## DATA SHOWN

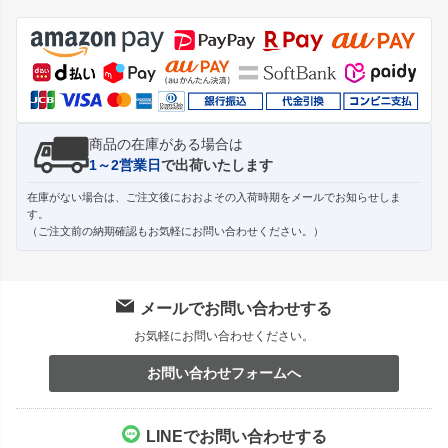
ジト
ップ
へ
商品の在庫がある場合は
1～2営業日
で出荷いたします
在庫がない場合は、ご注文後におおよその入荷時期をメールでお知らせしま
す。
（ご注文前の納期確認もお気軽にお問い合わせください。）
メールでお問い合わせする
お気軽にお問い合わせください。
お問い合わせフォームへ
LINEでお問い合わせする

## TASK TO COMPLETE
No pictures, please. Output the listing above exactly as it stands.

## EXPECTED ANSWER
ジト
ップ
へ
商品の在庫がある場合は
1～2営業日
で出荷いたします
在庫がない場合は、ご注文後におおよその入荷時期をメールでお知らせしま
す。
（ご注文前の納期確認もお気軽にお問い合わせください。）
メールでお問い合わせする
お気軽にお問い合わせください。
お問い合わせフォームへ
LINEでお問い合わせする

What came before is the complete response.